How does this problem emerge? Well, often siloed systems are deployed in a market to meet specific needs. You want to do something specific in France? You buy and deploy a service locally, which unfortunately may or may not talk to the system that runs the rest of the business’ operations, and may not be available in the UK, Germany, the U.S., or other markets. In many cases, the systems deployed may only support specific countries, due to limitations in currency support, language support, local tax frameworks, and more. This makes scaling a consistent brand experience difficult.
Even more challenging is the fact that often brand experiences that are tailored and owned in-market (only sometimes abiding with global brand guidelines) can be impacted by being delivered on different systems or platforms.
This leads to six things:
- A fragmented user experience.

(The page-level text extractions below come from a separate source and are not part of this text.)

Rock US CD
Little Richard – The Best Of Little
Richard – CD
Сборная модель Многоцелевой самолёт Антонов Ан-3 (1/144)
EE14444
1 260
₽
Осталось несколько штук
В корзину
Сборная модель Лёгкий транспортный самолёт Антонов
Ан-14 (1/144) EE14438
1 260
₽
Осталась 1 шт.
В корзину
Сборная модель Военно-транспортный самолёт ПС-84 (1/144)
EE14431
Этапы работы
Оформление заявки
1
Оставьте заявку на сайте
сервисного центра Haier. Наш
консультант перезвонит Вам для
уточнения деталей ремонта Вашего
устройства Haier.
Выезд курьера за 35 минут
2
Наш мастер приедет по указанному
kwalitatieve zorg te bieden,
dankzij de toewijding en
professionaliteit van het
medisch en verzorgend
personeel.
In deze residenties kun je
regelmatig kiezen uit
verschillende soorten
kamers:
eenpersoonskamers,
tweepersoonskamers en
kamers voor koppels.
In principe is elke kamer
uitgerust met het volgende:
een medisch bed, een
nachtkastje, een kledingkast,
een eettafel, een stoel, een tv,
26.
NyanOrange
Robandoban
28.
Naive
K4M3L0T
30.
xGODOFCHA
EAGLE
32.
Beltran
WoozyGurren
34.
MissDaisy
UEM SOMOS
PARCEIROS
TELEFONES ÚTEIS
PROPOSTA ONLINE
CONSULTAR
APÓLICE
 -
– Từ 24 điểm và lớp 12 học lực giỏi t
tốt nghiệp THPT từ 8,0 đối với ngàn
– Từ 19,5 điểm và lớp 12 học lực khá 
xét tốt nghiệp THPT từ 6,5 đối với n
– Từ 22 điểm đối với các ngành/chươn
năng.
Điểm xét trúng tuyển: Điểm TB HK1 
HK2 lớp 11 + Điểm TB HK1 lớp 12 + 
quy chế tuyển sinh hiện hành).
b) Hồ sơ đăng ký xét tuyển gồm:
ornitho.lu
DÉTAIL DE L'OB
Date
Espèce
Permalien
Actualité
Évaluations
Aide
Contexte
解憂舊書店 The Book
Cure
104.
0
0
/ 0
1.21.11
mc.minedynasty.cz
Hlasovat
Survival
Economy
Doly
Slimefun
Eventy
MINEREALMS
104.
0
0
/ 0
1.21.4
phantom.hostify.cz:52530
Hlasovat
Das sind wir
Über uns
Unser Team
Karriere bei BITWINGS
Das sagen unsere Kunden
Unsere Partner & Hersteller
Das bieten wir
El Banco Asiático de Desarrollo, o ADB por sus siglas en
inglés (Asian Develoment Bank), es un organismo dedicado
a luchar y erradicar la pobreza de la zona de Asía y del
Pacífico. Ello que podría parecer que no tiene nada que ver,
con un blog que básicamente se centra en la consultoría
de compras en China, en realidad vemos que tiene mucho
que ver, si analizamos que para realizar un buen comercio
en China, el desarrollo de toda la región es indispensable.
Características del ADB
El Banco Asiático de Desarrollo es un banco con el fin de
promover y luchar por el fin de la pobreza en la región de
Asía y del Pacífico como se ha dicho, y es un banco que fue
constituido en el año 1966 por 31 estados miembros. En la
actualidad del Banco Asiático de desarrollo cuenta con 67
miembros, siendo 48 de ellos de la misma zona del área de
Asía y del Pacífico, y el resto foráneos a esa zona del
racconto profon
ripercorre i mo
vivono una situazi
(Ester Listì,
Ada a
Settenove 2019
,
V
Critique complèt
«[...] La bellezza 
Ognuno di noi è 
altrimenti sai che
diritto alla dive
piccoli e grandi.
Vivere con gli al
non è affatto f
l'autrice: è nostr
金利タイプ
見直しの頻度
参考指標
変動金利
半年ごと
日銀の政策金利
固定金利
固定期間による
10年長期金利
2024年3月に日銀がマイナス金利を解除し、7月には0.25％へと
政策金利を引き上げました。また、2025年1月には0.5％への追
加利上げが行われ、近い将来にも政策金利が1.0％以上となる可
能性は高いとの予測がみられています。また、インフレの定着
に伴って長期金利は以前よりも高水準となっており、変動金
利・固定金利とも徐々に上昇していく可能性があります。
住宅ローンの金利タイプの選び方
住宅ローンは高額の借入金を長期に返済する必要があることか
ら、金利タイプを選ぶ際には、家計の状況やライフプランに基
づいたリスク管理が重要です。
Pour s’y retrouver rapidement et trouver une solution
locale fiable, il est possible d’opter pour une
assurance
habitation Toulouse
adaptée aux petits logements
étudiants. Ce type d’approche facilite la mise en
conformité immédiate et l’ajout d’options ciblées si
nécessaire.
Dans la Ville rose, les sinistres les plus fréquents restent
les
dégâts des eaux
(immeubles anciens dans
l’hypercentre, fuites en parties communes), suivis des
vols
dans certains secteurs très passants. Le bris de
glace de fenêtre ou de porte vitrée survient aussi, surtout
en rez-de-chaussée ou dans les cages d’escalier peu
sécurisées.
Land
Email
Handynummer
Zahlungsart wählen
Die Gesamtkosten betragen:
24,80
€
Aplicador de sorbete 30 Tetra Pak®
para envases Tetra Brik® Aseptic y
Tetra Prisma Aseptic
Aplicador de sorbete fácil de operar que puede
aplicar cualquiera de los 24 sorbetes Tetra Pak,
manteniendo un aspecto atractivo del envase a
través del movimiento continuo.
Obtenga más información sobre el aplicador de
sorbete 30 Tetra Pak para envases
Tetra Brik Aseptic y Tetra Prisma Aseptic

You end up with a very fragmented customer experience. Someone in one market might be able to click and collect, in another they might have an awesome mobile experience, in others still, they might have an app, and so on. Anyone looking to interact with you will have to face this challenge and overcome it in order to do business with you. Plus, you will end up with a different reputation in each market and not necessarily for good reasons.
- Security and compliance data risk. How do you ensure consistent privacy and data protection policies are enforced in increasingly regulated markets, when you are using different systems and platforms, with different compliance capabilities? If you have laboriously built your GDPR compliance process out in the UK version of your site, what happens when the French or German teams roll out the same? Do they have to reinvent the wheel? Or can they just lift and borrow your processes, content, etc., with suitable translation? In a fragmented, siloed world, rebuilding will likely be necessary.
- Rogue brand implementations. It's hard to police and deliver a consistent brand visual experience, never mind the features or functionality of different brand touchpoints on different channels. For example, the mobile interface might be perfect when built at home base, on the target platform/channel, but when someone tries to emulate it in a region, it might deviate from the original in small but material ways.
- No 360-view of the customer. With a plethora of platforms, it's more likely that data will remain in siloes, unexamined and un-used in delivering a tailored, personalised brand experience. Therefore, it won’t give you an end-to-end perspective on how customers are interacting with your brand in real time; you might not be able to track a user’s mobile app journey history from your core CRM, for example. You need to break the data silos to get the single view of the customer you’ve always dreamed of.
- High cost. In many cases, you're either running separate development teams or managing separate agency relationships for each market, region, or channel. This leads to unsustainable levels of waste and redundancy, never mind the cost and complexity of co-ordinating between the moving parts when necessary.
- Slow reaction times. How would you rapidly manage or orchestrate content around issues or opportunities worldwide? How do you react to a looming global crisis, issue or opportunity in real time? For example, if there’s a product recall, would you have to update every version of every site variant in every market separately? That adds up to a lot of time and administrative headache.
Today’s retailers need to be more adaptable than ever, especially as customers embrace more channels and devices. And to keep pace with that change, they need an adaptable e-commerce architecture to deliver more relevant and consistent high-quality customer experiences across all markets. Brand managers, retailers, marketers, and COOs need to take on a global consolidation effort and identify the opportunities in delivering a consistent, unified commerce experience across every relevant channel in every market.